*Exercise prompt:*
All of the data below should be written out again exactly.

*Dataset records:*
== Segment start ==
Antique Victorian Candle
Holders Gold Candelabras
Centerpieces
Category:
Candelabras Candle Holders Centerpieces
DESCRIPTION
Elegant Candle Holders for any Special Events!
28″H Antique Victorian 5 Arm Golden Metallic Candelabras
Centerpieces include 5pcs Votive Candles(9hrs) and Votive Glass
== Segment end ==
*Result for this task:*
Antique Victorian Candle
Holders Gold Candelabras
Centerpieces
Category:
Candelabras Candle Holders Centerpieces
DESCRIPTION
Elegant Candle Holders for any Special Events!
28″H Antique Victorian 5 Arm Golden Metallic Candelabras
Centerpieces include 5pcs Votive Candles(9hrs) and Votive Glass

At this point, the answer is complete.